After a few years of attempting strict Paleo and observing many others, I came to realise that it isn’t necessary for the majority of people. A less rigid, relaxed style of wholefoods eating that takes the best elements from different approaches is what works and is sustainable for most. I’ve observed many people becoming incredibly stressed from a dogmatic approach to health – this stress is far more harmful to health than eating the “wrong” food now and again. I love cooking and sharing food with loved ones – my goal is to help others find peace and enjoyment with food, while getting the best nutrition possible.

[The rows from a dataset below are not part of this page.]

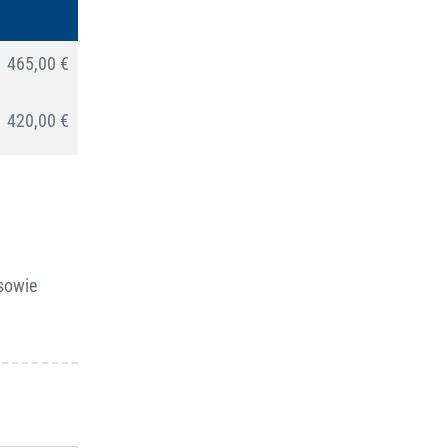
465,00 €
420,00 €
sowie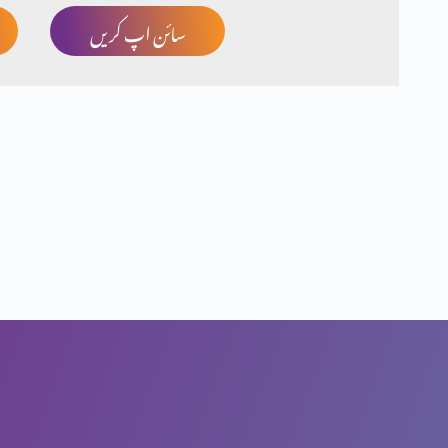
سائن اپ کریں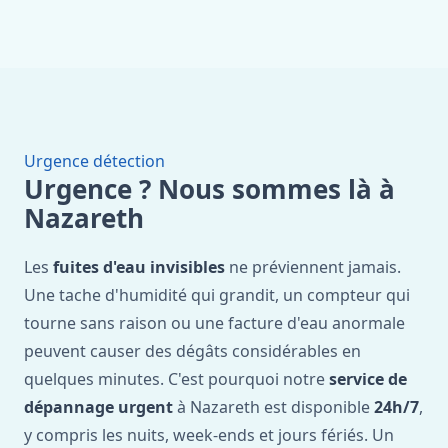
Urgence détection
Urgence ? Nous sommes là à
Nazareth
Les
fuites d'eau invisibles
ne préviennent jamais.
Une tache d'humidité qui grandit, un compteur qui
tourne sans raison ou une facture d'eau anormale
peuvent causer des dégâts considérables en
quelques minutes. C'est pourquoi notre
service de
dépannage urgent
à Nazareth est disponible
24h/7
,
y compris les nuits, week-ends et jours fériés. Un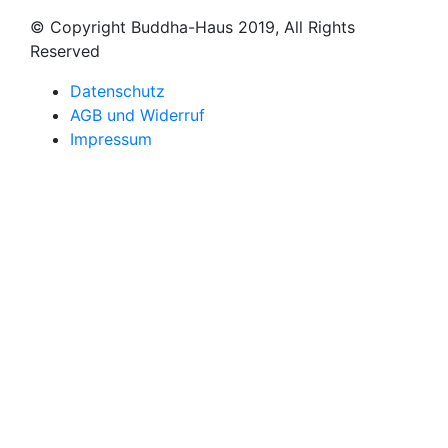
© Copyright Buddha-Haus 2019, All Rights
Reserved
Datenschutz
AGB und Widerruf
Impressum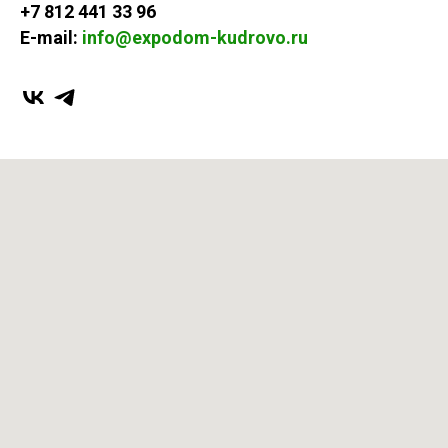
+7 812 441 33 96
E-mail:
info@expodom-kudrovo.ru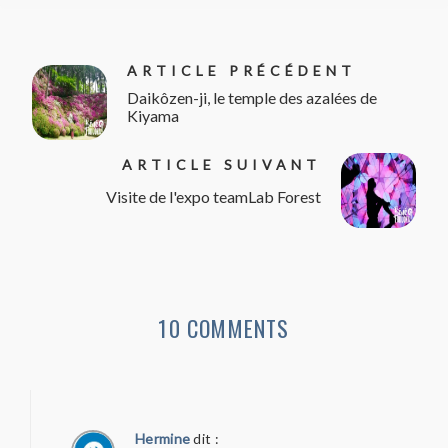
ARTICLE PRÉCÉDENT
Daikôzen-ji, le temple des azalées de
Kiyama
ARTICLE SUIVANT
Visite de l'expo teamLab Forest
10 COMMENTS
Hermine
dit :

It’s important for me to be open minded and supportive of my client’s personal health choices, but I will always be honest with my clients where I feel that something they are doing is, or could be, harmful. I don't believe in heavily restrictive diets - I only recommend restrictions where there is evidence that it will be helpful, and I always ensure to watch for any signs that the restriction is causing new issues.
I firmly believe that most health conditions will improve when the right techniques are used consistently. I aim to give people sustainable tools to help them educate and empower themselves for a lifetime of good health.
Lastly, I like to think I'm a non-judgemental nutritionist. I don't believe in rigid sets of rules or "good" and "bad" foods. I believe food is there to be enjoyed with loved ones, not feared.
I love cooking and experimenting in the kitchen, it has become this great passion of mine and I've also been teaching myself food photography. My recipes are all gluten free, most are dairy free and I also have a lot of Paleo and plant-based recipes...I've got everyone covered! Importantly, the ingredients are accessible, affordable, have health-promoting properties and the recipes happen to be super tasty. Food should be enjoyable, and I like to make things that are not overly complicated.